I was wondering if you think it’s fair that I have to eat everything on my plate? If you say I should, I guess I’ll stop complaining, hold my nose and try to choke down some peas. What’s your opinion on this particular issue?
— Can’t Stand Those Peas, Via Email
Dear Can’t Stand Peas: It surprises some readers to learn that this is actually a very popular and frequent topic with teenagers. I get all kinds of letters about foods and diets, and the majority do involve what to do when one or both parents want the teen to eat something the young person truly dislikes. Many times, parents introduce new foods to their children and automatically feel that since they like them, their children should like them, too. But everyone has his or her own palate! It’s OK to occasionally ask children and teens to try a new taste, but they should not force the children to finish something they truly don’t like. In that case, a parent risks instilling a lifelong hatred of certain foods. Eating should be pleasurable, social and nutritious — not emotionally painful. Rarely do adults eat foods they find distasteful; they usually only do so to impress a potential mate or to be socially accepted in a business situation, especially when it comes to international business.

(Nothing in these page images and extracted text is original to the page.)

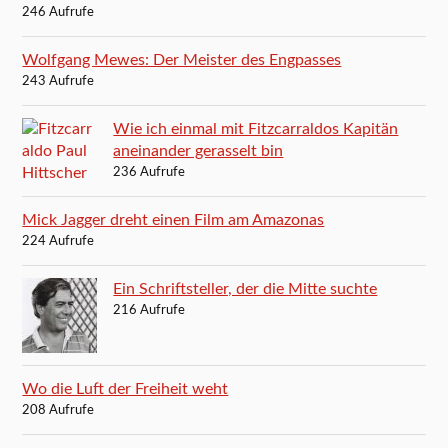
246 Aufrufe
Wolfgang Mewes: Der Meister des Engpasses
243 Aufrufe
Wie ich einmal mit Fitzcarraldos Kapitän
aneinander gerasselt bin
236 Aufrufe
Mick Jagger dreht einen Film am Amazonas
224 Aufrufe
Ein Schriftsteller, der die Mitte suchte
216 Aufrufe
Wo die Luft der Freiheit weht
208 Aufrufe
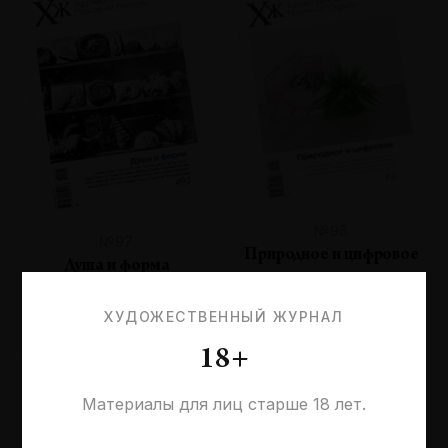
№96
№97
Природное и цифровое
Душа и форма
ХУДОЖЕСТВЕННЫЙ ЖУРНАЛ
18+
Материалы для лиц старше 18 лет.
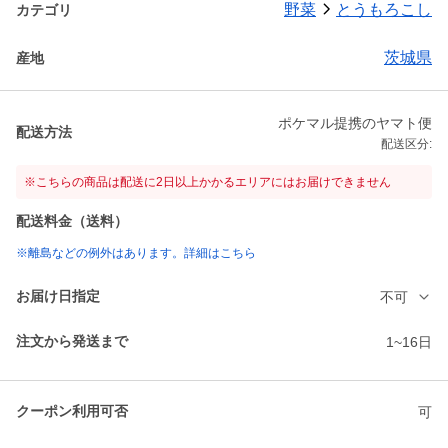
野菜
とうもろこし
カテゴリ
茨城県
産地
ポケマル提携のヤマト便
配送方法
配送区分:
※こちらの商品は配送に2日以上かかるエリアにはお届けできません
配送料金（送料）
※離島などの例外はあります。詳細はこちら
お届け日指定
不可
注文から発送まで
1~16日
クーポン利用可否
可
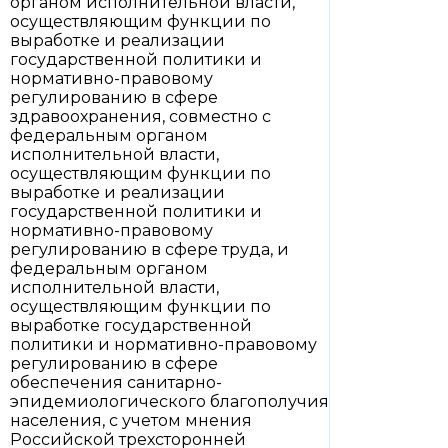
органом исполнительной власти,
осуществляющим функции по
выработке и реализации
государственной политики и
нормативно-правовому
регулированию в сфере
здравоохранения, совместно с
федеральным органом
исполнительной власти,
осуществляющим функции по
выработке и реализации
государственной политики и
нормативно-правовому
регулированию в сфере труда, и
федеральным органом
исполнительной власти,
осуществляющим функции по
выработке государственной
политики и нормативно-правовому
регулированию в сфере
обеспечения санитарно-
эпидемиологического благополучия
населения, с учетом мнения
Российской трехсторонней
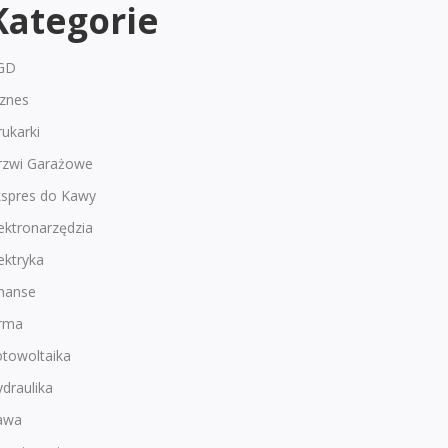
Kategorie
GD
iznes
ukarki
rzwi Garażowe
kspres do Kawy
ektronarzędzia
ektryka
inanse
irma
otowoltaika
draulika
awa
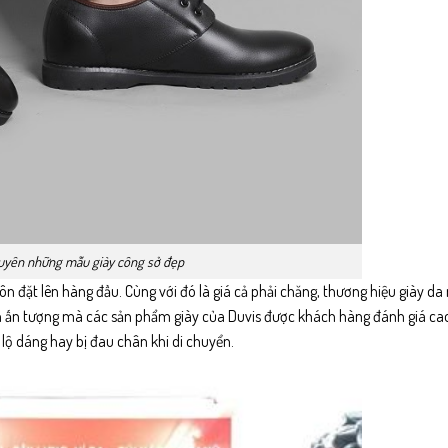
uyên những mẫu giày công sở đẹp
 đặt lên hàng đầu. Cùng với đó là giá cả phải chăng, thương hiệu giày d
n ấn tượng mà các sản phẩm giày của Duvis được khách hàng đánh giá ca
 lộ dáng hay bị đau chân khi di chuyển.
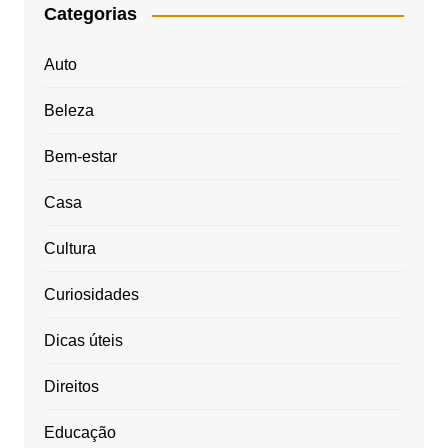
Categorias
Auto
Beleza
Bem-estar
Casa
Cultura
Curiosidades
Dicas úteis
Direitos
Educação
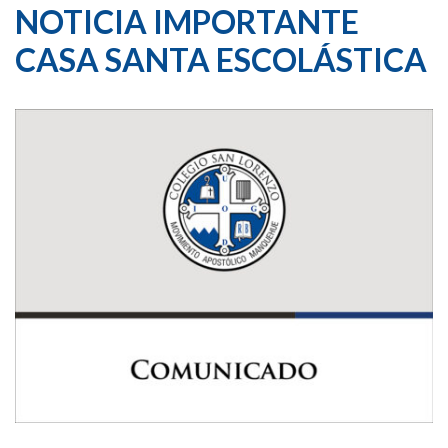
NOTICIA IMPORTANTE
CASA SANTA ESCOLÁSTICA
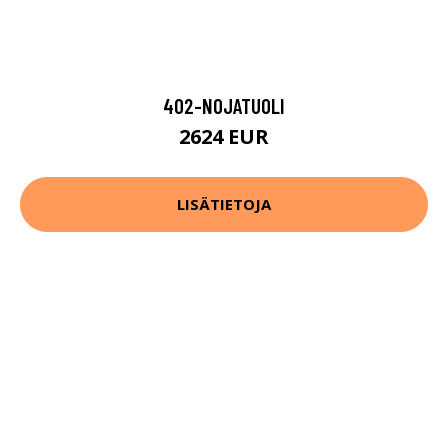
402-NOJATUOLI
2624 EUR
LISÄTIETOJA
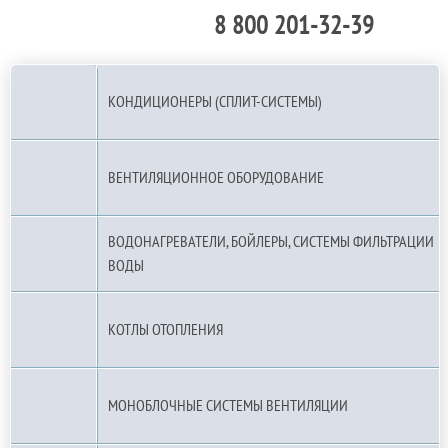
8 800 201-32-39
По РФ (бесплатно):
КОНДИЦИОНЕРЫ (СПЛИТ-СИСТЕМЫ)
ВЕНТИЛЯЦИОННОЕ ОБОРУДОВАНИЕ
ВОДОНАГРЕВАТЕЛИ, БОЙЛЕРЫ, СИСТЕМЫ ФИЛЬТРАЦИИ
ВОДЫ
КОТЛЫ ОТОПЛЕНИЯ
МОНОБЛОЧНЫЕ СИСТЕМЫ ВЕНТИЛЯЦИИ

I give your father credit for not forcing his own carnivorous ways upon you, but I disagree with his edict that you should eat every single vegetable, regardless of your preferences. The fact that you have this sole exception indicates to me that you are not playing any games and that you truly detest peas. Therefore, I will side with your end of the debate here.
The vast majority of parents would be thrilled if their teens ate all the wonderful vegetables with the sole exception of peas.

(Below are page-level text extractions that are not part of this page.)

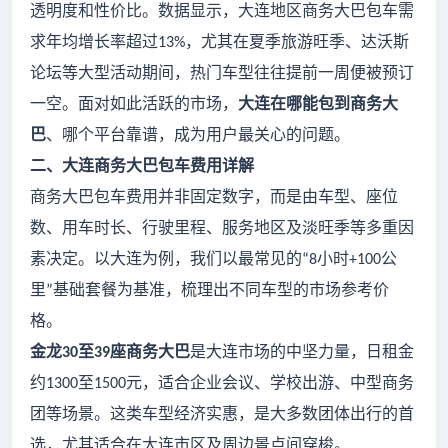
透明度和性价比。数据显示，大连地区商务大巴包车需
求年均增长率超过
，尤其在夏季旅游旺季、达沃斯
13%
论坛等大型活动期间，热门车型往往提前一周便被预订
一空。面对如此活跃的市场，
大连在哪能包到商务大
巴
、哪个平台靠谱，成为用户最关心的问题。
二、大连商务大巴包车费用详解
商务大巴包车费用并非固定数字，而是由车型、座位
数、用车时长、行驶里程、服务地区及淡旺季等多重因
素决定。以大连为例，我们以最常见的
小时
公
“8
+100
里
基础套餐为基准，梳理出不同车型的市场参考价
”
格。
金龙
至
座商务大巴
是大连市场的中坚力量，日租金
30
39
约
至
元，适合企业会议、学校出游、中型商务
1300
1500
团等场景。这类车型经济实惠，是大多数团体出行的首
选，尤其适合在大连市区及周边景点间穿梭。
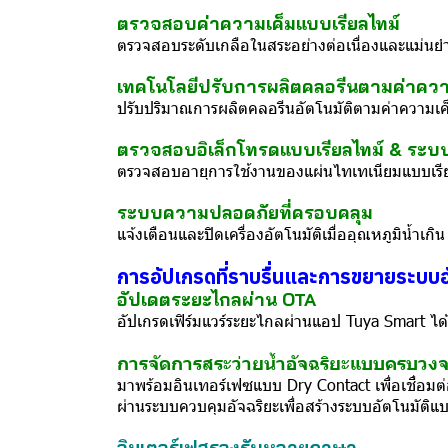
ตรวจสอบค่าความเค็มแบบเรียลไทม์
ตรวจสอบระดับเกลือในสระอย่างต่อเนื่องและแม่น
เทคโนโลยีปรับการผลิตคลอรีนตามค่าความเ
ปรับปริมาณการผลิตคลอรีนอัตโนมัติตามค่าความเค็มจ
ตรวจสอบอิเล็กโทรดแบบเรียลไทม์ & ระ
ตรวจสอบอายุการใช้งานของแผ่นไทเทเนียมแบบเรีย
ระบบความปลอดภัยที่ครอบคลุม
แจ้งเตือนและปิดเครื่องอัตโนมัติเมื่ออุณหภูมิน้
การอัปเกรดที่ราบรื่นและการขยายระบบอ
อัปเดตระยะไกลผ่าน OTA
อัปเกรดเฟิร์มแวร์ระยะไกลผ่านแอป Tuya Smart ได้
การจัดการสระว่ายน้ำอัจฉริยะแบบครบวง
มาพร้อมอินเทอร์เฟซแบบ Dry Contact เพื่อเชื่อมต
ผ่านระบบควบคุมอัจฉริยะเพื่อสร้างระบบอัตโนมัติ
อินเตอร์เฟสรองรับหลายภาษา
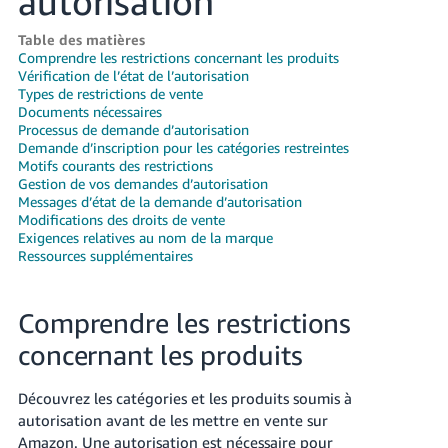
autorisation
Table des matières
Comprendre les restrictions concernant les produits
Vérification de l’état de l’autorisation
Types de restrictions de vente
Documents nécessaires
Processus de demande d’autorisation
Français
Demande d’inscription pour les catégories restreintes
Motifs courants des restrictions
Gestion de vos demandes d’autorisation
Login
Messages d’état de la demande d’autorisation
Modifications des droits de vente
Exigences relatives au nom de la marque
S'inscrire
Ressources supplémentaires
Comprendre les restrictions
concernant les produits
Découvrez les catégories et les produits soumis à
autorisation avant de les mettre en vente sur
Amazon. Une autorisation est nécessaire pour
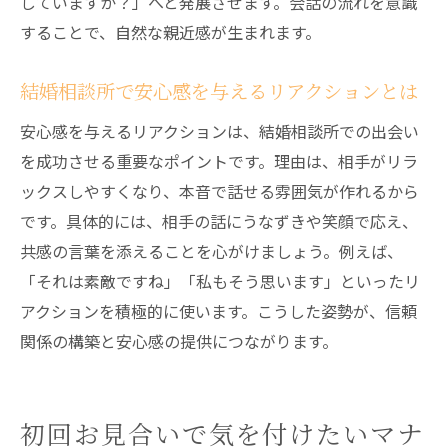
していますか？」へと発展させます。会話の流れを意識
することで、自然な親近感が生まれます。
結婚相談所で安心感を与えるリアクションとは
安心感を与えるリアクションは、結婚相談所での出会い
を成功させる重要なポイントです。理由は、相手がリラ
ックスしやすくなり、本音で話せる雰囲気が作れるから
です。具体的には、相手の話にうなずきや笑顔で応え、
共感の言葉を添えることを心がけましょう。例えば、
「それは素敵ですね」「私もそう思います」といったリ
アクションを積極的に使います。こうした姿勢が、信頼
関係の構築と安心感の提供につながります。
初回お見合いで気を付けたいマナ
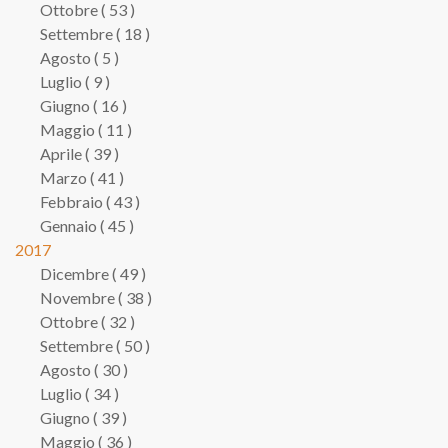
Ottobre ( 53 )
Settembre ( 18 )
Agosto ( 5 )
Luglio ( 9 )
Giugno ( 16 )
Maggio ( 11 )
Aprile ( 39 )
Marzo ( 41 )
Febbraio ( 43 )
Gennaio ( 45 )
2017
Dicembre ( 49 )
Novembre ( 38 )
Ottobre ( 32 )
Settembre ( 50 )
Agosto ( 30 )
Luglio ( 34 )
Giugno ( 39 )
Maggio ( 36 )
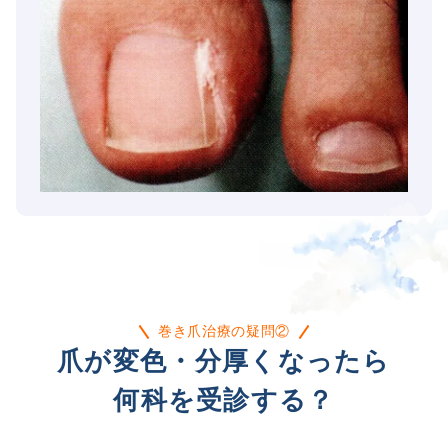
巻き爪治療の疑問②
爪が変色・分厚くなったら
何科を受診する？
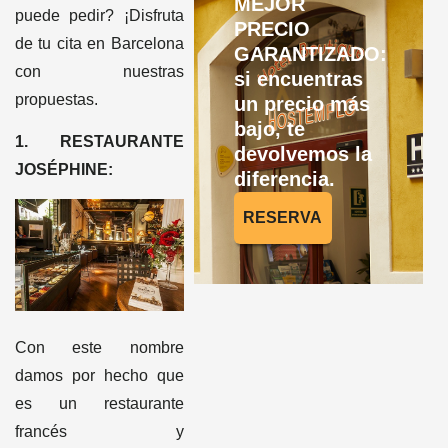
MEJOR
puede pedir? ¡Disfruta
PRECIO
de tu cita en Barcelona
GARANTIZADO:
con nuestras
si encuentras
propuestas.
un precio más
bajo, te
1. RESTAURANTE
devolvemos la
JOSÉPHINE:
diferencia.
RESERVA
Con este nombre
damos por hecho que
es un restaurante
francés y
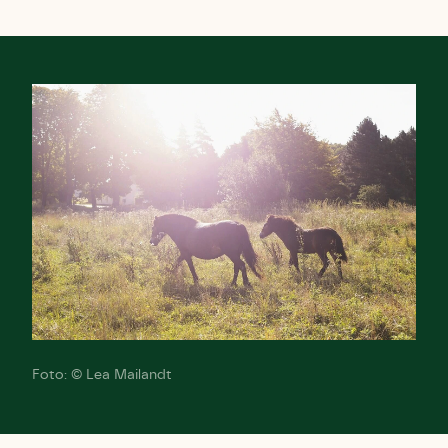
Foto: © Lea Mailandt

Dear Dr. Wallace: I recently read in a magazine that couples who live together before getting married have a higher divorce rate than couples who do not live together before saying, “I do!” The magazine didn’t give a specific reason or any hard-and-fast statistics, but they seemed pretty convinced in their take on this issue. Do you agree with this?
I would think that couples who live together before getting married would be better adjusted to each other and therefore have a lower divorce rate. It seems counterintuitive to think this drives up the divorce rates!

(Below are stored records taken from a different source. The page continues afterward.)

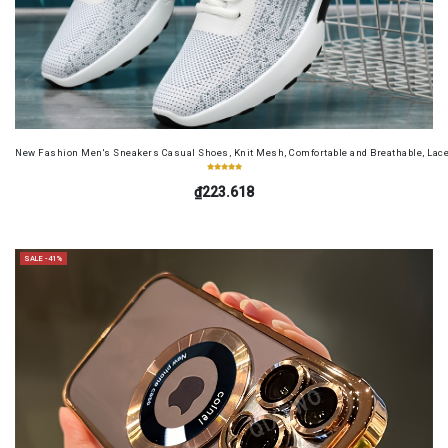
New Fashion Men's Sneakers Casual Shoes, Knit Mesh, Comfortable and Breathable, Lac
₫223.618
SALE -41%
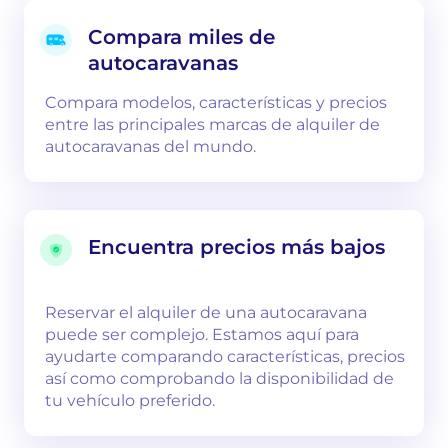
Compara miles de
autocaravanas
Compara modelos, características y precios
entre las principales marcas de alquiler de
autocaravanas del mundo.
Encuentra precios más bajos
Reservar el alquiler de una autocaravana
puede ser complejo. Estamos aquí para
ayudarte comparando características, precios
así como comprobando la disponibilidad de
tu vehículo preferido.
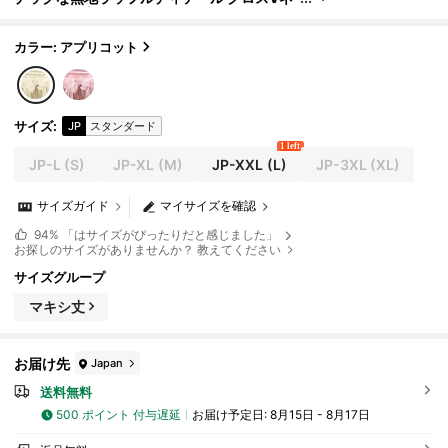
ック 長袖 プリーツ フィッティング メッシュ
パッチワーク ボディコンドレス レディース
カラー: アプリコット
サイズ
:
JP
スタンダード
1 left
JP-L
(S)
JP-XL
(M)
JP-XXL
(L)
JP-3XL
(XL)
サイズガイド
マイサイズを確認
94%
「はサイズがぴったりだと感じました」
お探しのサイズがありませんか？ 教えてください
サイズグループ
マキシ丈
お届け先
Japan
送料無料
500 ポイント 付与遅延
お届け予定日:
8月15日 - 8月17日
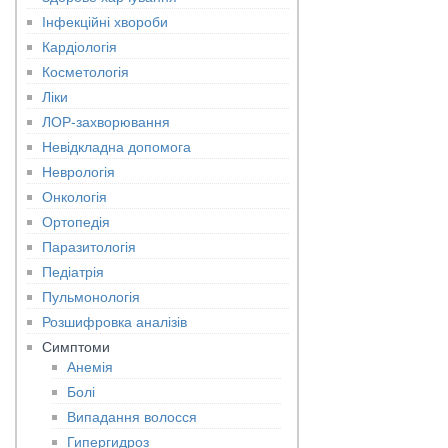
Інфекційні хвороби
Кардіологія
Косметологія
Ліки
ЛОР-захворювання
Невідкладна допомога
Неврологія
Онкологія
Ортопедія
Паразитологія
Педіатрія
Пульмонологія
Розшифровка аналізів
Симптоми
Анемія
Болі
Випадання волосся
Гипергидроз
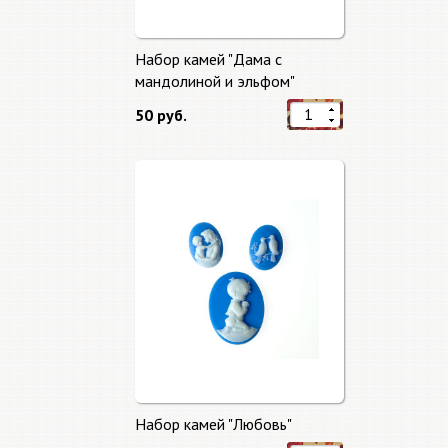
Набор камей "Дама с
мандолиной и эльфом"
50 руб.
Набор камей "Любовь"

— Slightly Skeptical, via email
Dear Slightly Skeptical: I have read many studies on this topic over the years. Indeed, most research papers did reveal that the divorce rates are slightly higher among couples who lived together first. They revealed a reason, which was that the “live together first” couples found they couldn’t easily adjust to the total commitment of marriage after having hedged their bets with the partial commitment of their original arrangement.